7-Küçük Hırsız

99 15 0
                                    


|Dov'é l'amore-Cher|


"Ölüm korkusunu aşmadıkça insan için özgürlük yoktur.Ama intihar ile değil.Bu korkuyu aşmak için kendini bırakmamak gerekir.Hiç burukluk duymadan, korkmadan ölebilmeli."
(Albert Camus)
***
İyi okumalar..
🩷
***

Nazlı o gün , levent ve kardeşiyle birlikte bir kafede oturmuş bütün dikkatini sevgilisine verse de ara ara kaçamak bakışlarını Tolgaya fırlatan genç kızı izlemeden geri durmamıştı.

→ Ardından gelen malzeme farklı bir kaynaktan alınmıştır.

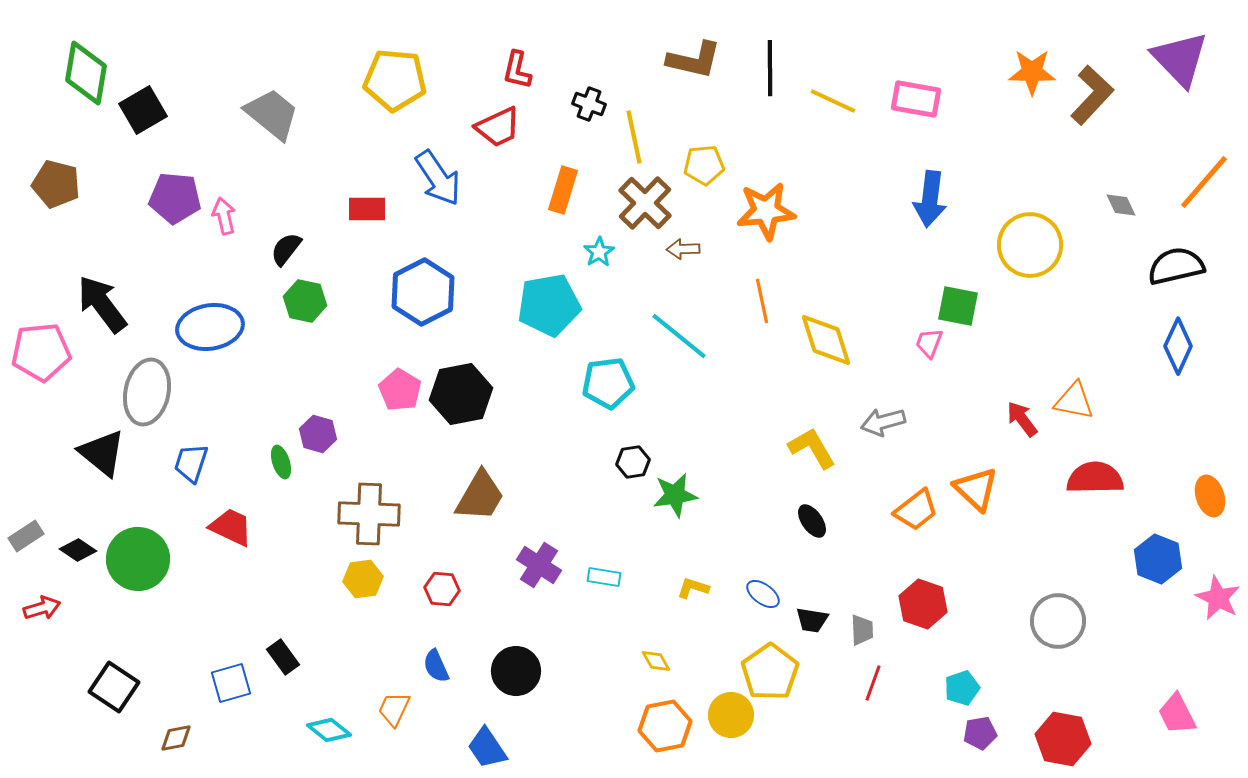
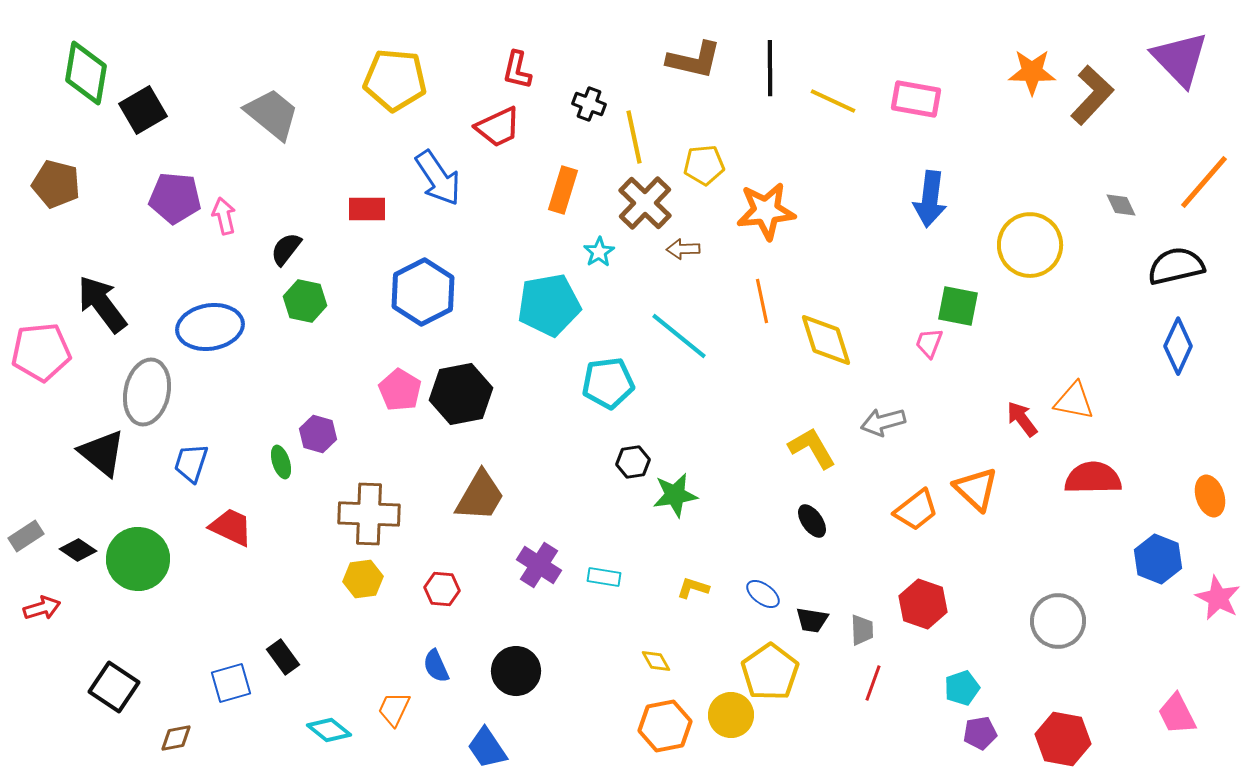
red semicircle at (1095, 478): moved 2 px left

Umay, ilk hastalarından biri sayılırdı. Hocasının genç kızla konuşma çabalarını çok iyi hatırlıyordu ancak Umay aniden seanslara gelmeyi bırakmış ve hocası gizli bir memnuniyetle hastasını tedaviye ikna etmeye çalışmamıştı.

Nazlı, ne olursa olsun bunun etik bir davranış olmadığını biliyordu. Umay'ı ne olursa olsun iyileştirecekti. Gerekirse sürüklüye sürükleye onu seanslara kendi getirirdi.

Kafeden çıkmış ve sevgilisine küçük bir öpücük verip aile apartmanına doğru yürümeye başlamıştı.Umayla yaşama fikri kendisinden çıksa da zaman geçtikçe, o ruhu yaralı kızla nasıl aynı evi paylaşacağını bilmiyordu .Derin bir nefes alıp temiz havanın ciğerlerine dolmasına izin verdi ve apartmana girdi .

***

Eve girdiğinde, neredeyse hiç evde olmayan babasını çay içerken görmüştü. Herkesle kucaklaştıktan sonra usulca televizyonda aşkı memnu izleyen annesini dürttü.

"Baban damat adayımızı görmüş bugün ."

Sedat komiser kafasını salladı. "Sadece onu görmedim, küçük kız kardeşini de gördüm. Melek , cidden kızı görseydin acırdın haline. Ruhtan farksızdı."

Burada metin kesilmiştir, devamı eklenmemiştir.